Input data:
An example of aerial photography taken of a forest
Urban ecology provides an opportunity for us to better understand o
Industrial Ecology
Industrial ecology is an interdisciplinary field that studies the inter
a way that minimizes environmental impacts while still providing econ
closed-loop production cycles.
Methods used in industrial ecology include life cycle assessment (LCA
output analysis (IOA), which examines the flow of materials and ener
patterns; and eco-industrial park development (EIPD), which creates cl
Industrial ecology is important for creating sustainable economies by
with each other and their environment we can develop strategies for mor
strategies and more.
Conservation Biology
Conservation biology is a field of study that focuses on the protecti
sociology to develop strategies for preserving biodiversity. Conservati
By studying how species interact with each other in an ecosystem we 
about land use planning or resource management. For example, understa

---

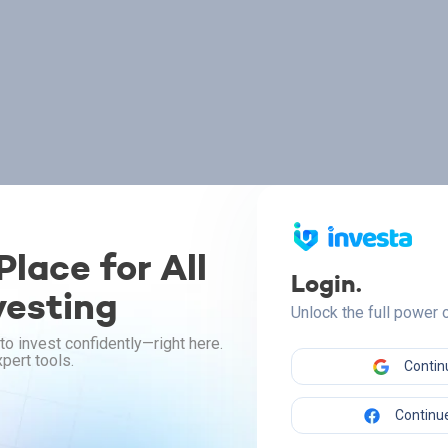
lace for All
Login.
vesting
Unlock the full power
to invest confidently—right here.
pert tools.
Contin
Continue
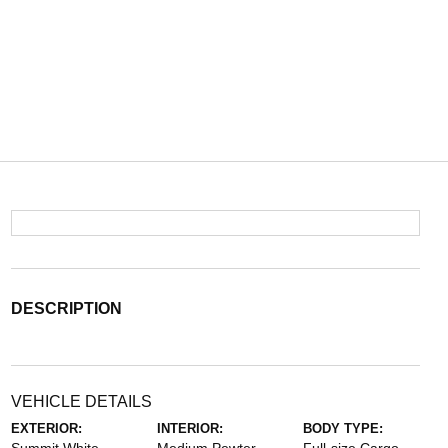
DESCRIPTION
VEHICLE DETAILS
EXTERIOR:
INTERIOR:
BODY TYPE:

...

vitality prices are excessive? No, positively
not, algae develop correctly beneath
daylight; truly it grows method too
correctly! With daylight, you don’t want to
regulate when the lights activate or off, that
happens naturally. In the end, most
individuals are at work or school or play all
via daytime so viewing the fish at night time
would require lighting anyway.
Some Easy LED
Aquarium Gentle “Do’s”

What needs to be done: Provide the number of lines in the entries above on which the string "correctly" is found, and no other text.

Response to the exercise: 2